General Hybrid Clustering.
Clustering is an unsupervised technique to find underlying structure in a dataset by grouping data points into subsets that are as homogeneous as possible, clustering is a widely used unsupervised technique for identifying natural classes within a set of data. Amiri et al. (2018) proposed a clustering technique for general clustering problems including those that have non-convex clusters. The proposed is fully nonparametric and it generates clusters for a given desired number of clusters K. They also discussed estimating the size of cluster.
Clustering
The proposed clustering method is referred to as Stabilized Hybrid Clustering (SHC) and its steps is presented in Algorithm 1,
Algorithm 1 is implemented in R,
SHC(x,K,B=200,knmin,knmax)
The arguments are: x
is the observation, use the R’s matrix format.
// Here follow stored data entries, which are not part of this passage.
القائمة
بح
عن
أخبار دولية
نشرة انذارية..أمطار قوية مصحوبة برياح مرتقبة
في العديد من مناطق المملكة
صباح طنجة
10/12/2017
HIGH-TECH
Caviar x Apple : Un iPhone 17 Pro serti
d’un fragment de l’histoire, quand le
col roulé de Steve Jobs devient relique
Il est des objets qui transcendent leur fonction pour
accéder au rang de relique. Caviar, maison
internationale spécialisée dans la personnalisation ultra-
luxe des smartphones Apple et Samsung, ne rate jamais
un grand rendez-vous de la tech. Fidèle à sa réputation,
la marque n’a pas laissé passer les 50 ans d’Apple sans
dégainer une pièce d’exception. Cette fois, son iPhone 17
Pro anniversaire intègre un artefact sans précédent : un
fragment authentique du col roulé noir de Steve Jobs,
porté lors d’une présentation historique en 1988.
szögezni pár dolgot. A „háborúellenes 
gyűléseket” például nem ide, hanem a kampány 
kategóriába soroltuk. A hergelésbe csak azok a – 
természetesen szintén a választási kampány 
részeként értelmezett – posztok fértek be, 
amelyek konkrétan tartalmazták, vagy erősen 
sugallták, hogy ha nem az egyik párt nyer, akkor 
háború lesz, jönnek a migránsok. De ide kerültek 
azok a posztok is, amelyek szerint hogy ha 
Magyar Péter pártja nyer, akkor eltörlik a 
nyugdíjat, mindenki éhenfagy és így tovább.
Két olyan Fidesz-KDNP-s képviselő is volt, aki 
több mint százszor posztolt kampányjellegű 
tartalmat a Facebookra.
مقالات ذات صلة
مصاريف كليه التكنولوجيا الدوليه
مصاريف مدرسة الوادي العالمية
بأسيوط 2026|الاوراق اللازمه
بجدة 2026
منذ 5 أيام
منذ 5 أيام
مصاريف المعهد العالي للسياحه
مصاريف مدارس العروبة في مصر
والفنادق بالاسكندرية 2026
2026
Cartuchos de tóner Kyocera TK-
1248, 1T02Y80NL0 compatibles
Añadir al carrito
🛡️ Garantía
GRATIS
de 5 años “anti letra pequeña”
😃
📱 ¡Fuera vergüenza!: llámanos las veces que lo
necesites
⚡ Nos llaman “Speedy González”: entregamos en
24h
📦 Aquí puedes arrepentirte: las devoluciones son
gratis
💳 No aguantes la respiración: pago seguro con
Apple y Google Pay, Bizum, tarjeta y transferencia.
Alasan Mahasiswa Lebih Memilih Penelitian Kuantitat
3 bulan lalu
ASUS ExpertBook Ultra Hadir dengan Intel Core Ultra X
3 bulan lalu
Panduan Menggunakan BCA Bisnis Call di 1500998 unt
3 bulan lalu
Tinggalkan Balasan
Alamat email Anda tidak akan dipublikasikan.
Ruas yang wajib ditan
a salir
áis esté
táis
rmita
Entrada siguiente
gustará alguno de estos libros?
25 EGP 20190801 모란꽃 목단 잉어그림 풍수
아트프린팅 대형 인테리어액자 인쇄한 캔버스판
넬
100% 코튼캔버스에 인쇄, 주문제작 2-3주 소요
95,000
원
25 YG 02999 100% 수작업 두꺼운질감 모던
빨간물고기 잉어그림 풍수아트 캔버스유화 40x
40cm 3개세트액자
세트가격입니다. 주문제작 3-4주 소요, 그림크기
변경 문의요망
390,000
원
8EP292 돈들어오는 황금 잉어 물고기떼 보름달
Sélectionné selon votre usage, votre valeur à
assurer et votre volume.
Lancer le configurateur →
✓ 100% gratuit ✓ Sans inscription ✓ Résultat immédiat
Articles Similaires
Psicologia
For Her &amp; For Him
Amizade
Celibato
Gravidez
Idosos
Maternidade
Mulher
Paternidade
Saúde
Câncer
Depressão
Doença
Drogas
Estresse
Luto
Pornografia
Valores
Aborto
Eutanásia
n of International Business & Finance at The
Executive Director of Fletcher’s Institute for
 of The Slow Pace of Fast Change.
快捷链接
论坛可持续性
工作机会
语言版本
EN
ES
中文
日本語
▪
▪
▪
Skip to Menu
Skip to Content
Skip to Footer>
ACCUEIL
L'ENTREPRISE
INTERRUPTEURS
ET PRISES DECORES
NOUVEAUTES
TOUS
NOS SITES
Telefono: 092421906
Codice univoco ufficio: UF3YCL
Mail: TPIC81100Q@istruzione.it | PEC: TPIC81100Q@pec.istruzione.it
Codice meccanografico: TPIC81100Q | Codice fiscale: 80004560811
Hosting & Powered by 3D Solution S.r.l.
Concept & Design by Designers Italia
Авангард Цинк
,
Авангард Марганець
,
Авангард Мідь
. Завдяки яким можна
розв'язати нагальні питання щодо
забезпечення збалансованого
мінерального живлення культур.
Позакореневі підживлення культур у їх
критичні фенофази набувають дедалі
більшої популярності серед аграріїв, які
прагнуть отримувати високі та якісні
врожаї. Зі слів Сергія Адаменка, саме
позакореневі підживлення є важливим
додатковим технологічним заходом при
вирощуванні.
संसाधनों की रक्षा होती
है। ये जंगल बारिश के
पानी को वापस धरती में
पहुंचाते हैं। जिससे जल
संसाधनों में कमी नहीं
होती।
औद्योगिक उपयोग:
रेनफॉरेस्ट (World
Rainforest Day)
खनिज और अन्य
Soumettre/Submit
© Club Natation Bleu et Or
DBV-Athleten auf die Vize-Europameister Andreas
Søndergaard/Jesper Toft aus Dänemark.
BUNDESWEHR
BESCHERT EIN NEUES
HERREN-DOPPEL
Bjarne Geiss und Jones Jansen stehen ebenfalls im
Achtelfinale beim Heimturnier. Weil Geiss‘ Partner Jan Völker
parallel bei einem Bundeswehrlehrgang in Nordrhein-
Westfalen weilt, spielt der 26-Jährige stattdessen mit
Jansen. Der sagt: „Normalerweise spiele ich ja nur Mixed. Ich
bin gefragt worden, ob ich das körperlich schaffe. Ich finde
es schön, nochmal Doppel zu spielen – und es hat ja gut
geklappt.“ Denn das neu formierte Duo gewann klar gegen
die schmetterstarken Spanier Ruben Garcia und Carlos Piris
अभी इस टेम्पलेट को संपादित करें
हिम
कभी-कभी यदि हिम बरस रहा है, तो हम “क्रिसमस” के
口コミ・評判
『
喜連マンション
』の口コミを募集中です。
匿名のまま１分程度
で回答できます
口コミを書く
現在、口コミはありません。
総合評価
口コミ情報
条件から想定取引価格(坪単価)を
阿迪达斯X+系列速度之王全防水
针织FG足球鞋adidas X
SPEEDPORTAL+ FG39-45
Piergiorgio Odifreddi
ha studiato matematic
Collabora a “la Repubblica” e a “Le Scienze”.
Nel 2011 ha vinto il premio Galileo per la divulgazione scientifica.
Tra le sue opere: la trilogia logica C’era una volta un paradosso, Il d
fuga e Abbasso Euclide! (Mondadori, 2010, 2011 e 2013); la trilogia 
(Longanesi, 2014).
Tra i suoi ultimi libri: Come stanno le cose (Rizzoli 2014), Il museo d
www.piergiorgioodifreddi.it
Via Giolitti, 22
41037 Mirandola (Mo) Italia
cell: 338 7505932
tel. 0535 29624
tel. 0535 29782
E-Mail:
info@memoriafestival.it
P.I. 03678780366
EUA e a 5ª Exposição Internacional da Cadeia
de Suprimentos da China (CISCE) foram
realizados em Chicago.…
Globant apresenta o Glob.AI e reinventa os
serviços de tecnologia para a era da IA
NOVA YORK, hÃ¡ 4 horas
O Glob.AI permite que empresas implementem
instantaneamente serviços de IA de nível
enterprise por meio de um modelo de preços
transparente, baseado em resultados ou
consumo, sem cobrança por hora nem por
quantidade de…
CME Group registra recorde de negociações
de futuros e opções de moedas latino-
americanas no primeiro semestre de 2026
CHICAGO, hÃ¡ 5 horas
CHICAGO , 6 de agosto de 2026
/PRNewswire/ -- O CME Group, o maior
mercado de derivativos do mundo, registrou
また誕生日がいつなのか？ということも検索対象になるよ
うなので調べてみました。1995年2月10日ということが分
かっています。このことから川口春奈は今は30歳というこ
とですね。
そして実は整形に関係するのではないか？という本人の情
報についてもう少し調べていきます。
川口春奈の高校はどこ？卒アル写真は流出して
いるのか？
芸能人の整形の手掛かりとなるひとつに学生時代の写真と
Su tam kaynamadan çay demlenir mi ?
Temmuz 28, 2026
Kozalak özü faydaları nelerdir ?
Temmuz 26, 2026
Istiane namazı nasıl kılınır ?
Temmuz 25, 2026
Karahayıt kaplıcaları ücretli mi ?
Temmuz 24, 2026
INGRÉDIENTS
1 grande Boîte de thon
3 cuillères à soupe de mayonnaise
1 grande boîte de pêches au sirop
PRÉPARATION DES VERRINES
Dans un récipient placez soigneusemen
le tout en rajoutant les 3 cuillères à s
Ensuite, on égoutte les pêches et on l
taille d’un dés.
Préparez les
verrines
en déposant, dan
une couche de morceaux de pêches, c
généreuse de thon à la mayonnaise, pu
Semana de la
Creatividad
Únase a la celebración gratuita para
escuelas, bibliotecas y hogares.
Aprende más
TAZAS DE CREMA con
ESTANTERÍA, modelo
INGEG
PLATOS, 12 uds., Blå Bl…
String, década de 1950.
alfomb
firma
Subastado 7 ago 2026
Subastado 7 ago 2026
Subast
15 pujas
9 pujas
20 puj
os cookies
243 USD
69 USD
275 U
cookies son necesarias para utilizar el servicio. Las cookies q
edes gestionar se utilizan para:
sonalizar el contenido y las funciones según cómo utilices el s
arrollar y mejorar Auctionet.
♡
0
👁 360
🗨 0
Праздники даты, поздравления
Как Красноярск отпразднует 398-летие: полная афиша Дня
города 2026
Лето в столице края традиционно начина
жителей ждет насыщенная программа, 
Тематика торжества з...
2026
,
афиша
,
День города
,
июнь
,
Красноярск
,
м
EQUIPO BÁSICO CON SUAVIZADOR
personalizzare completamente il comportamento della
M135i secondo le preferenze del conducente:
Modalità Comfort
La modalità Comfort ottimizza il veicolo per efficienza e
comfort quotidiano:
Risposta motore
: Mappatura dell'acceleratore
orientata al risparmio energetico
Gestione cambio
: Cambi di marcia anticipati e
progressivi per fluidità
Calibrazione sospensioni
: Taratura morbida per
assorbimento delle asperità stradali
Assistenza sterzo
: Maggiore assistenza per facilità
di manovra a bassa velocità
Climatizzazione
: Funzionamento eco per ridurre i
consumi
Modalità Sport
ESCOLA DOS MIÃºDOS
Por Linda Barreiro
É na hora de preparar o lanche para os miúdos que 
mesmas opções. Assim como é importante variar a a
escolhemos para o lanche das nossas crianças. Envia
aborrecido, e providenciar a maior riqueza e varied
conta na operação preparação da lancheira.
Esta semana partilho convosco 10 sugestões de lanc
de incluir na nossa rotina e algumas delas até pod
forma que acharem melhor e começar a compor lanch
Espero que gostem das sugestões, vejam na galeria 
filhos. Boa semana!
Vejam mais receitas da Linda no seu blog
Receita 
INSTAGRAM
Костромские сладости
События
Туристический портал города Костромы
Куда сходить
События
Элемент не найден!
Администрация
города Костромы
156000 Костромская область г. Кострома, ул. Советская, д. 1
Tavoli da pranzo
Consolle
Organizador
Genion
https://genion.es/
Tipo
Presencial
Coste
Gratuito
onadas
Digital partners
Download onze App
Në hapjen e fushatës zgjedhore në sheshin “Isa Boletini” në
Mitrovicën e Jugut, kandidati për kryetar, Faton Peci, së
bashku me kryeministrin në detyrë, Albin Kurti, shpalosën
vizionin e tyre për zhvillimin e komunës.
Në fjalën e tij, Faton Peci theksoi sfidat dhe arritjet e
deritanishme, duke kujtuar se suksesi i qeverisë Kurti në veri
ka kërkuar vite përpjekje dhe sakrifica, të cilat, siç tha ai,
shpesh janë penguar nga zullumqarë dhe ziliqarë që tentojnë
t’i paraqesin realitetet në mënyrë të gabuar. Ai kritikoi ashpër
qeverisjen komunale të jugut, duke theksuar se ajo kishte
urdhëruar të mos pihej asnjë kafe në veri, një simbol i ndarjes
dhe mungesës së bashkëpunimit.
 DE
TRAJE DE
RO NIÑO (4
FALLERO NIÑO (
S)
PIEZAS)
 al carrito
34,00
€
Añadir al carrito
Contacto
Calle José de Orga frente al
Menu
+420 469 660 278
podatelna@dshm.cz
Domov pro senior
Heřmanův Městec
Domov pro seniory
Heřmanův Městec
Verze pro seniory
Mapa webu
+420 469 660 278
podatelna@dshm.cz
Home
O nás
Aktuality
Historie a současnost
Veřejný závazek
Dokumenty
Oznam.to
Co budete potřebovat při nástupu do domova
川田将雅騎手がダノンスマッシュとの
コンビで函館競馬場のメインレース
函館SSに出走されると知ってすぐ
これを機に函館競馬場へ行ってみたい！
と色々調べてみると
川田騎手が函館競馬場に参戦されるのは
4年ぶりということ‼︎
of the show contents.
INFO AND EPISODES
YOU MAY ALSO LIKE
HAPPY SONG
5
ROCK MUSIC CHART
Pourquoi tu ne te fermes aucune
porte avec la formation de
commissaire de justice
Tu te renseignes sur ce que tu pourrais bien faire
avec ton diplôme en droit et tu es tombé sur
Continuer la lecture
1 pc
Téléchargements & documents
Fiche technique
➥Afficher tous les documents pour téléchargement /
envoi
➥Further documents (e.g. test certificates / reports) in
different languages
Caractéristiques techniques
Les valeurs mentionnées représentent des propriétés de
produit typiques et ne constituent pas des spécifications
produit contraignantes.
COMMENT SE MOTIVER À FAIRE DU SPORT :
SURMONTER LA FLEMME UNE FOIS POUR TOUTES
B
is number of run to get a stabilized clusters, we used B=200 in our computations. Concerning B
, run the code with different Bs and if you see huge different in result, increase the number of iterations. knmin and knmax are the minimum and maximum size of cluster to get the stabilized clustering. We used knmin=2 and knmax=n/5, where n is the sample size.
This SHC()
provides the distance matrix and the predicted cluster.
Size of Cluster
Amiri et al. (2018) also discussed a technique to estimate the size of clusters, it is presented in Algorithm 2,
Algorithm 2 is implemented in R,
EK(observation,B=200,knmin,knmax)
Source
The source of codes are available in GitHub and using the following code can be uploaded in R
> source('https://raw.githubusercontent.com/saeidamiri1/GHC/master/SHC.R')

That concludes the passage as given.